L'implication induit-elle de la performance ? Pas nécessairement. En effet, une implication trop importante de l'individu peut avoir des effets néfastes sur l'entreprise, dans la mesure où ce surinvestissement peut nuire à son équilibre personnel et donc, à sa santé. Par ailleurs, l'implication des salariés ne palliera pas un défaut de stratégie ou d'organisation. Or, ce sont elles qui génèrent de la performance.

L’implication présente-t-elle un intérêt pour l'entreprise ? Oui, elle participe à donner une vision idéale d'une entreprise, car elle montre que l’employé s’y sent bien et partage ses valeurs. Il faut la considérer comme une ressource qui permettra de résoudre des problèmes à un moment donné, une ressource que les dirigeants connaissent souvent mal. Ils sous-estiment fréquemment l'implication de leurs collaborateurs.

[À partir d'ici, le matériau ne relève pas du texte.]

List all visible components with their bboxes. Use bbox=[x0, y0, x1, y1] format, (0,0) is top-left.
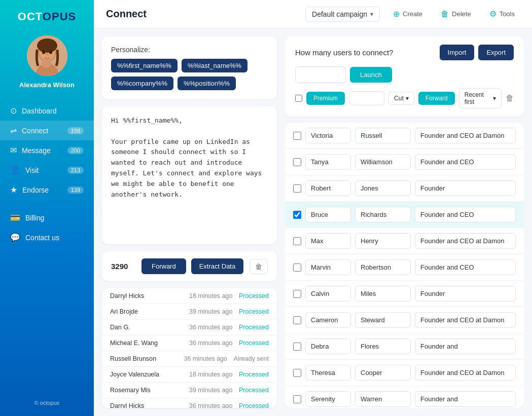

À la question “existe-t-il des moyens de renforcer l'implication ?”, Maurice Thévenet répond “non”, parce qu'elle relève de la liberté de chacun, de son histoire et de son expérience. Même s'il existe une multiplicité d'outils pour la renforcer, il est impossible de prétendre avoir la main sur les comportements individuels. L'implication dépend de l'individu ; contraindre quelqu'un à être impliqué relève donc de la chimère.

En revanche, est-il possible d'influer sur cette implication ? Oui, car il faut partir du principe que l’individu ne peut pas être changé et mettre en place les conditions nécessaires pour qu'il ait l'envie de s'impliquer. Ces conditions sont la réponse aux besoins de base de l'individu, comme par exemple, l'ordre ou la confiance.

Au final, quelles que soient les stratégies ou conditions mises en place par le manager, c'est l'individu qui décide de sa façon de travailler.


Trois conditions sont nécessaires au développement de l'implication

En premier lieu, l’individu a besoin de cohérence. Il ne peut pas s'impliquer dans une organisation qui n'agit pas de manière rationnelle et qui véhicule des informations contradictoires. Les stratégies doivent être claires, les dirigeants doivent agir en accord avec les valeurs de l'entreprise. Cette première condition est d'autant plus difficile à mettre en place que les environnements de travail et les stratégies sont en constante évolution. Il est pourtant extrêmement important qu’il y ait cohérence entre le discours et les actions.

La deuxième condition indispensable est le principe de réciprocité. L'implication doit se penser dans les deux sens : si l'individu s'implique dans l'entreprise, l'entreprise doit s'impliquer vis-à-vis de l'individu. Il s'agit de répondre aux attentes des salariés en matière d'écoute et de reconnaissance. Le domaine le plus évident de réciprocité est celui de la rémunération. La rémunération est très symbolique, elle donne une image immédiate de la considération que l'entreprise accorde à son salarié. Mais la réciprocité tient aussi à la relation avec les managers. Les relations interprofessionnelles sont un sujet extrêmement sensible en cela qu'elles peuvent être source de grandes souffrances, comme de grandes satisfactions.

Enfin, la troisième condition est l'appropriation, le fait de se reconnaître dans l'activité pratiquée. Il est ainsi très important de présenter le passé, l'avenir de l'entreprise, les problèmes auxquels elle est confrontée. Les personnes impliquées ont le sentiment de posséder ce qu'elles font ou ce qu'elles produisent : ainsi en va-t-il de la femme de ménage qui s'occupe de son environnement de travail comme elle le ferait de sa propre maison. Pour mettre en place cette condition, il faut donner les moyens à l'individu de comprendre son activité. Il est aussi nécessaire de faire attention à ce que le manager ne s'approprie pas un bon résultat obtenu par l’employé.